More than 2,600 officers were assaulted with a firearm in 2017, according to FBI statistics. Lt. Mike Fraley thought it would never happen to him, until it did.
"The first one felt like a poker going through my arm,” Fraley said. “The second felt like I got hit in the chest with a sledge hammer."
The sheriff’s office has introduced automatic injury detection panels that call, text and email 911 when it detects a puncture. That text could save an officers' life if they're in Fraley’s situation.
"It was hard being shot through the lung even forming a word to call for help,” he said.
The panels are just the first in a series of changes for school safety.

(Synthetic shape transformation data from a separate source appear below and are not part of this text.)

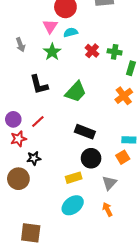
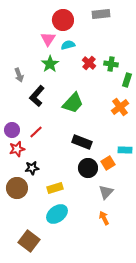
gray arrow: (20, 45) -> (19, 75), moved
black L-shape: (39, 85) -> (37, 96), turned 55
orange square: (123, 157) -> (108, 163), moved
yellow rectangle: (74, 178) -> (55, 188), moved
cyan ellipse: (73, 205) -> (57, 214), moved
brown square: (31, 233) -> (29, 241), turned 30

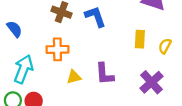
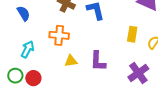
cyan arrow: (23, 69) -> (28, 49), size x0.7

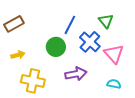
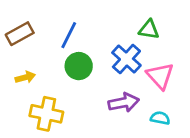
green triangle: (106, 21) -> (149, 30), turned -42
blue line: (70, 25) -> (69, 35), moved
purple arrow: (76, 74) -> (124, 103), moved

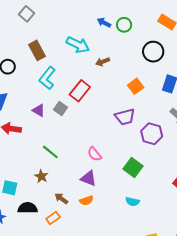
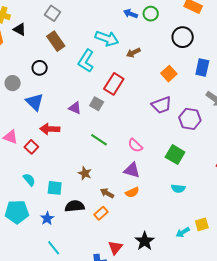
brown rectangle: (37, 50) -> (56, 41), moved
cyan L-shape: (47, 78) -> (86, 61), moved
green line: (50, 152) -> (99, 140), moved

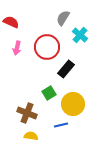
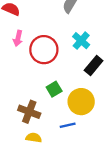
cyan cross: (80, 35) -> (81, 41), moved
red circle: (47, 47) -> (44, 50), moved
black rectangle: (66, 69) -> (94, 65), moved

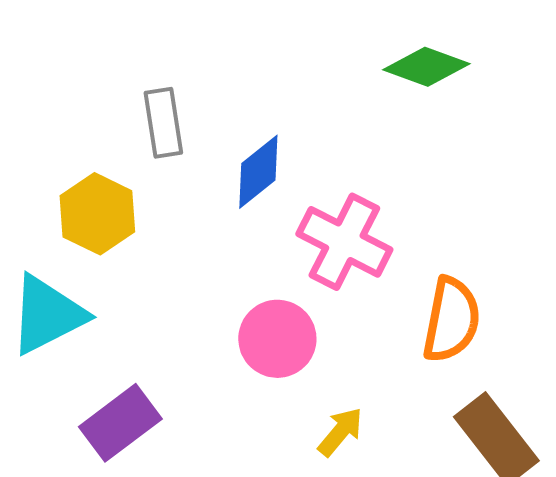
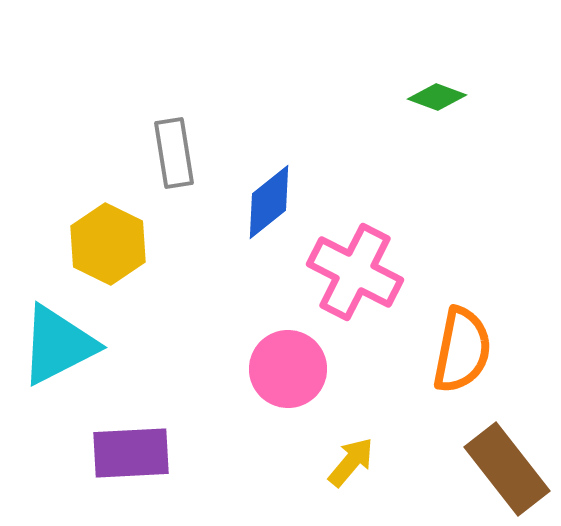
green diamond: (426, 67) -> (437, 97), size x0.7
purple rectangle: (120, 423) -> (131, 453), turned 34

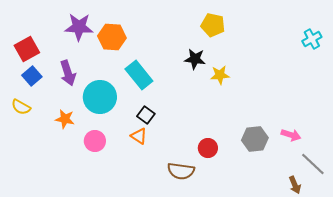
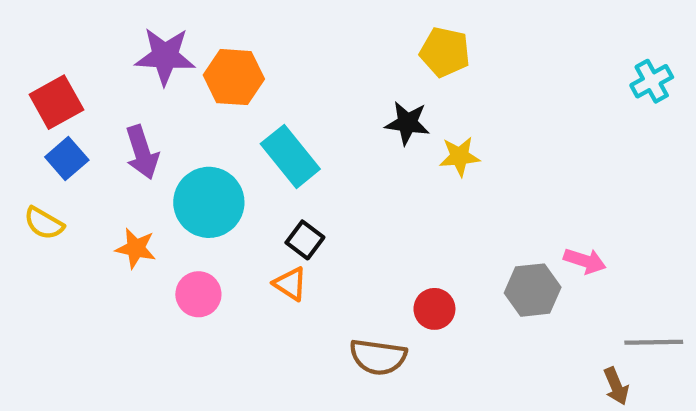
pink arrow: (291, 135) -> (585, 261), moved
gray line: (313, 164) -> (654, 342), turned -44

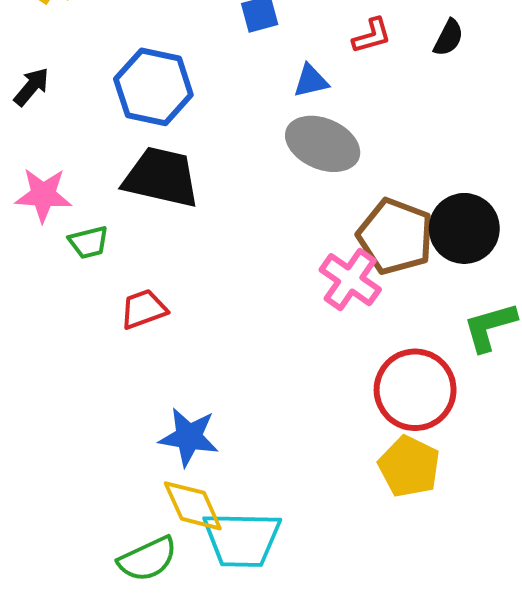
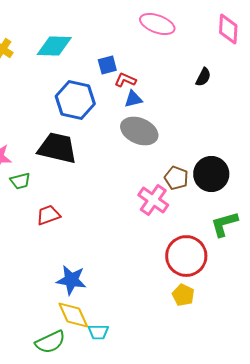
red L-shape: (372, 36) -> (125, 80), moved, turned -140
blue hexagon: (153, 87) -> (75, 100), moved
brown pentagon: (395, 236) -> (176, 178), size x0.6
yellow pentagon: (409, 466) -> (183, 295), size x0.7
cyan trapezoid: (242, 539) -> (98, 332), size x0.5

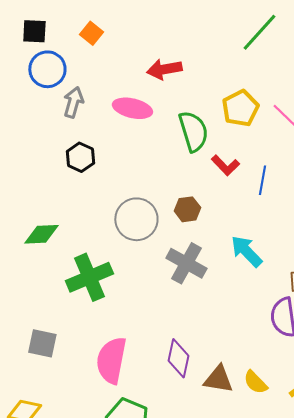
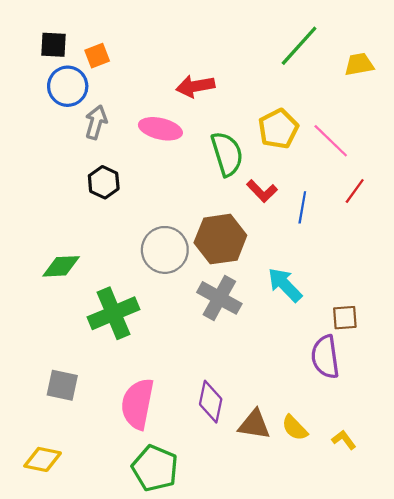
orange square: (91, 33) -> (97, 56), moved, turned 30
brown hexagon: (187, 209) -> (220, 239), size x1.8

Sheriff Dexter Lunceford partnered with Sprint. They're piloting a cell phone app that connects teachers directly with police radio during an emergency. The location of every teacher, SRO and bus will be mapped through the system.
"Right now, we don't know where the teachers are,” Lunceford said. “We don't know where the students are. In the event of something happening, we don't know where the SROs are. We have to communicate that."
Another technology will use facial recognition to alert SROs when an unknown person is at school before they even enter the building.
"I think it's a great opportunity for Carter County, for our system, for our students,” Carter County Schools Secondary Supervisor Danny McClain said.
Tests will continue before a full launch in the coming months.
Lunceford said since this is a pilot program, the technology is being provided at little cost to the county.